Learning plus innovation equals continual improvement
Name: Juliana Baldwin-Munoz
Title: Learning and Innovation Director
City: El Paso, Texas
Before last December, the planning and innovation teams for the city of El Paso worked together, but with different leadership. The lessons of innovation were not always getting embedded into the city’s perpetual learning systems so that El Paso’s 6,000 city workers were sharing in the growth of creative problem-solving.
Juliana Baldwin-Munoz, who became El Paso’s first Learning and Innovation Director at the end of 2020, aims to change that. In her new post, Baldwin-Munoz wants to make sure that the fruits of innovation are shared throughout the city workforce so that the evolution of a data-based and design-centered approach to problem-solving becomes one continual loop. “Learning plus innovation equals continual improvement,” she said.
With the city for 15 years, Baldwin-Munoz hopes her new position can effectively combine the work of the city’s learning team, a hub for continuous workforce improvement, with the innovation office that strives to connect and focus the work of El Paso’s 26 city departments in new and effective ways. She also tries to keep everything the city does anchored in its strategic plan, which charts specific priorities through 2025.
On the innovation side, El Paso is using an innovation training program with Bloomberg Philanthropies to build on previous work that both outlined how cross-functional departments should work together and ensured that proper reporting structures and leadership were in place to support that.

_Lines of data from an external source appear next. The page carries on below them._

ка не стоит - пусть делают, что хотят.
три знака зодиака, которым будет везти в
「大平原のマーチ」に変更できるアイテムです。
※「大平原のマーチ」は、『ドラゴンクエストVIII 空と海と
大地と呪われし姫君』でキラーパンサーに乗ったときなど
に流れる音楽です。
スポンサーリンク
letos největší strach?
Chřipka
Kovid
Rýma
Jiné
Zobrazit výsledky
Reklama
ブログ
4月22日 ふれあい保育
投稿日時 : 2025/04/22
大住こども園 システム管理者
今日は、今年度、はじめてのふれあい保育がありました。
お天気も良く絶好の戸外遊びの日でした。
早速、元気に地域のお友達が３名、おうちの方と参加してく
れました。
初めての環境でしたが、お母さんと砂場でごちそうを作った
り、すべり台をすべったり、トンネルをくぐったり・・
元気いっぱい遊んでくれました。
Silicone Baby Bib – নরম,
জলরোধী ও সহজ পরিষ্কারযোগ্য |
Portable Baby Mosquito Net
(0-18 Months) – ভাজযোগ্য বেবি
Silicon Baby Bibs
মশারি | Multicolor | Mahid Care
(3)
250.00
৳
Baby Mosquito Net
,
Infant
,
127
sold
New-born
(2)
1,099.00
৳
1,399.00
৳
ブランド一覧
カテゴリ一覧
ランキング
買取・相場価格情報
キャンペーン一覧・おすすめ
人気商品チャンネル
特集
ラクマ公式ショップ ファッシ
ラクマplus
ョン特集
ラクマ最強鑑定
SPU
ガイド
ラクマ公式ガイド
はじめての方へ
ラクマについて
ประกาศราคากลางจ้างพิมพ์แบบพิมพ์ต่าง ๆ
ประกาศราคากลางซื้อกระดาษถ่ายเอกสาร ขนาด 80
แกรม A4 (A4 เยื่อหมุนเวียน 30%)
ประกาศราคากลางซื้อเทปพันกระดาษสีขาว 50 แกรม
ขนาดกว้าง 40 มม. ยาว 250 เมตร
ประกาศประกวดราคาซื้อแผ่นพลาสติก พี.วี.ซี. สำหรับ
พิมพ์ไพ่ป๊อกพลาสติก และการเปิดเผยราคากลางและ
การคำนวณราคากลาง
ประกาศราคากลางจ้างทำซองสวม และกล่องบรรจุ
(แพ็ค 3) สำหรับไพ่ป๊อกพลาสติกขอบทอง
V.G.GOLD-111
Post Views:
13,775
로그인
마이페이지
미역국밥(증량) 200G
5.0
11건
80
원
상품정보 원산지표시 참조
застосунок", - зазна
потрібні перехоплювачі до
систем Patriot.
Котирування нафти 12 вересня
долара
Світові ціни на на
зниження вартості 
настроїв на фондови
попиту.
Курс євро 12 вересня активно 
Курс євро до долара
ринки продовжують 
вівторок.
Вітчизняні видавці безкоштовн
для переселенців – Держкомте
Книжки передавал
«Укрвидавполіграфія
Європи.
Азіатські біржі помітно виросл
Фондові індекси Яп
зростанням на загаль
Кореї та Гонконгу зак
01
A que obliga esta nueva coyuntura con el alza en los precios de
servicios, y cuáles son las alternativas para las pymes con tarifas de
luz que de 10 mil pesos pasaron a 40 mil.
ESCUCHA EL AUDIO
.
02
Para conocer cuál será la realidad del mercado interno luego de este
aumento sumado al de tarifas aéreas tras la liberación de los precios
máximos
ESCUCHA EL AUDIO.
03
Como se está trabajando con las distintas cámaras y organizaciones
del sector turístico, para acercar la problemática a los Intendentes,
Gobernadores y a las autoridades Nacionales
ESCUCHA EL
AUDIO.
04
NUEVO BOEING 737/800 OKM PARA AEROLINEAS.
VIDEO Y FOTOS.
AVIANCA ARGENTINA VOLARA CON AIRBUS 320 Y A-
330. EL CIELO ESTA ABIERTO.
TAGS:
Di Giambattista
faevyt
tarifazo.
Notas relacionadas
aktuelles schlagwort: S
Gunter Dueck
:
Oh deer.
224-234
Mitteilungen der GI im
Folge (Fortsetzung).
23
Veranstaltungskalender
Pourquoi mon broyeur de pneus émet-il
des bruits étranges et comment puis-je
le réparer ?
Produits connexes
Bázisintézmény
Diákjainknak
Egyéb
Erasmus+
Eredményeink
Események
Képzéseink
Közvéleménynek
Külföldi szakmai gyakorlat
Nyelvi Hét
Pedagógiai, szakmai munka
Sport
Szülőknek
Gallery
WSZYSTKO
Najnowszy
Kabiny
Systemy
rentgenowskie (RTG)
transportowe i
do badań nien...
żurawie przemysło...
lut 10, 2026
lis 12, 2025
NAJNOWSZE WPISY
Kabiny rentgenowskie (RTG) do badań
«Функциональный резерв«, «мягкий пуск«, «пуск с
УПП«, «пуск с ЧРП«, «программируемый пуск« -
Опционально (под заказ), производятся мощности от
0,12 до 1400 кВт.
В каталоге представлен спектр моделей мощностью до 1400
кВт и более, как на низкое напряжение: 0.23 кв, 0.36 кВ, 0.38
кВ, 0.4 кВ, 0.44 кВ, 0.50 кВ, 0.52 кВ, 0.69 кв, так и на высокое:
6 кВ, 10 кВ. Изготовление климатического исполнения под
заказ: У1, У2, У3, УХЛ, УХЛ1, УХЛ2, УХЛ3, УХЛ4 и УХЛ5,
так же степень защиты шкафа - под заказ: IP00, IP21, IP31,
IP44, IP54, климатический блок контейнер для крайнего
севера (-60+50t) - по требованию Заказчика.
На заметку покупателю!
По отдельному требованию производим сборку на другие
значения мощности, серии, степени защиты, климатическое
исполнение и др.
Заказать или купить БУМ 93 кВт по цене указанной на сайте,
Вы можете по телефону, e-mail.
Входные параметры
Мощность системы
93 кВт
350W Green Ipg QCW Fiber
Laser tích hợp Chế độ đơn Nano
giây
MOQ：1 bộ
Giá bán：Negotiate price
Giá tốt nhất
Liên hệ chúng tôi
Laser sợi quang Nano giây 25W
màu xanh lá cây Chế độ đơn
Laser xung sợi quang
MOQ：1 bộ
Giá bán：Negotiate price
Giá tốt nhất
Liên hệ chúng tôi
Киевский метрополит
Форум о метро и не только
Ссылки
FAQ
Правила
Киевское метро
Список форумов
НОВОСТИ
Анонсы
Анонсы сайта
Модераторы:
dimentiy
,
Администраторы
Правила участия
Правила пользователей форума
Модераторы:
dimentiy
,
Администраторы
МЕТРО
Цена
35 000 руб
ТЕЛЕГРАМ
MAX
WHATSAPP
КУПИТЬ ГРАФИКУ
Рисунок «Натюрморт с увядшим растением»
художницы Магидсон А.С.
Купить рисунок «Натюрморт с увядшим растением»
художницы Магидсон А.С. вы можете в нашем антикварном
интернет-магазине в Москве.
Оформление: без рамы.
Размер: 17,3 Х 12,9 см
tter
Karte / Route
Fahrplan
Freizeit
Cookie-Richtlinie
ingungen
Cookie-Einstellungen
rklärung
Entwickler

That process helped El Paso meet the COVID-19 challenge with 10 cross-departmental teams that focus on topics that range from facilities management to creating hybrid workplaces to economic development.
Another recent priority has been developing new after-school opportunities for youth. Baldwin-Munoz and her team recently presented two prototypes to city leadership—the first for a Program Hub that serves as a single source for individualized programs and the second for a youth-engagement program that creates a one-stop “look and book” site to find community-service opportunities.
Baldwin-Munoz’s dual role allows work such as the youth service initiative to immediately become part of the city’s training and career learning curriculum, keeping more city workers abreast of new techniques and innovations.
“If we need to pivot quickly to a new priority, my role helps ensure that we are also keeping that focus in all of our courses and curriculum,” she said.
Pro Tip: “We are tackling projects that are innovative but also making sure that people from across our organization are gaining those skills. We’re building organizational coaches.”